Zaak C-435/04: Beschikking van het Hof (Vierde kamer) van 30 mei 2006 (verzoek om een prejudiciële beslissing ingediend door het Belgische Hof van Cassatie) — Strafzaak tegen Sébastien Victor Leroy (Artikel 104, lid 3, eerste alinea, van het Reglement voor de procesvoering — Leasing van voertuigen — Verbod op gebruik in een lidstaat van voertuig dat toebehoort aan in een andere lidstaat gevestigde leasemaatschappij en in die staat is geregistreerd — Permanent gebruik op grondgebied van eerste lidstaat)
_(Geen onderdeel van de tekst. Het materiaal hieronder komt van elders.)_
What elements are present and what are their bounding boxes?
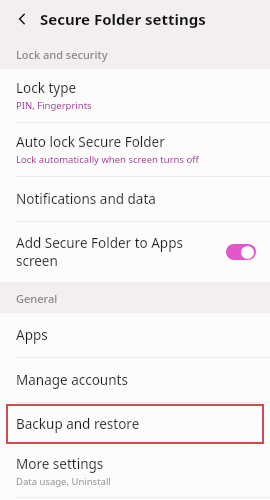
button[interactable]: Notifications and data — [0, 177, 270, 221]
staticText: Lock type — [16, 79, 77, 97]
button[interactable]: Auto lock Secure Folder — [0, 123, 270, 176]
button[interactable]: More settings — [0, 446, 270, 497]
staticText: Add Secure Folder to Apps screen — [16, 234, 218, 270]
staticText: General — [16, 291, 58, 306]
button[interactable]: Back — [10, 7, 34, 31]
staticText: Lock and security — [16, 47, 108, 62]
staticText: PIN, Fingerprints — [16, 99, 92, 112]
staticText: Manage accounts — [16, 371, 128, 389]
staticText: Apps — [16, 326, 48, 344]
staticText: Notifications and data — [16, 190, 156, 208]
button[interactable]: Manage accounts — [0, 358, 270, 402]
button[interactable]: Add Secure Folder to Apps screen — [0, 222, 270, 282]
staticText: Lock automatically when screen turns off — [16, 153, 199, 166]
staticText: More settings — [16, 455, 104, 473]
button[interactable]: Add Secure Folder to Apps screen toggle — [226, 244, 256, 260]
button[interactable]: Backup and restore — [6, 404, 264, 444]
staticText: Data usage, Uninstall — [16, 475, 111, 488]
staticText: Backup and restore — [16, 415, 140, 433]
staticText: Auto lock Secure Folder — [16, 133, 165, 151]
button[interactable]: Apps — [0, 313, 270, 357]
staticText: Secure Folder settings — [40, 9, 206, 29]
button[interactable]: Lock type — [0, 69, 270, 122]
Zaak C-435/04: Beschikking van het Hof (Vierde kamer) van 30 mei 2006 (verzoek om een prejudiciële beslissing ingediend door het Belgische Hof van Cassatie) — Strafzaak tegen Sébastien Victor Leroy (Artikel 104, lid 3, eerste alinea, van het Reglement voor de procesvoering — Leasing van voertuigen — Verbod op gebruik in een lidstaat van voertuig dat toebehoort aan in een andere lidstaat gevestigde leasemaatschappij en in die staat is geregistreerd — Permanent gebruik op grondgebied van eerste lidstaat)

29.7.2006

NL

Publicatieblad van de Europese Unie

C 178/12


Beschikking van het Hof (Vierde kamer) van 30 mei 2006 (verzoek om een prejudiciële beslissing ingediend door het Belgische Hof van Cassatie) — Strafzaak tegen Sébastien Victor Leroy

(Zaak C-435/04)(1)

(Artikel 104, lid 3, eerste alinea, van het Reglement voor de procesvoering - Leasing van voertuigen - Verbod op gebruik in een lidstaat van voertuig dat toebehoort aan in een andere lidstaat gevestigde leasemaatschappij en in die staat is geregistreerd - Permanent gebruik op grondgebied van eerste lidstaat)

(2006/C 178/20)

Procestaal: Frans

Verwijzende rechter

Hof van Cassatie

Partij in de strafzaak

Sébastien Victor Leroy

Voorwerp

Verzoek om een prejudiciële beslissing — Belgisch Hof van Cassatie — Uitlegging van de artikelen 49-55 EG tegen de achtergrond van een nationale regeling op grond waarvan het een op het nationale grondgebied woonachtige en werkzame persoon onder bedreiging met strafsancties verboden is een voertuig te gebruiken dat eigendom is van een in een andere lidstaat gevestigde leasemaatschappij en in deze staat is geregistreerd

Dictum

De artikelen 49 EG tot en met 55 EG verzetten zich niet tegen een nationale regelgeving van een eerste lidstaat, zoals die aan de orde in de hoofdzaak, op grond waarvan het een in die staat woonachtige en werkzame persoon verboden is, op het grondgebied van die staat een voertuig te gebruiken dat hij heeft gehuurd van een in een andere lidstaat gevestigde leasemaatschappij, wanneer dat voertuig niet in eerstgenoemde staat is geregistreerd en het voornamelijk bestemd is om aldaar permanent te worden gebruikt dan wel in feite aldus wordt gebruikt.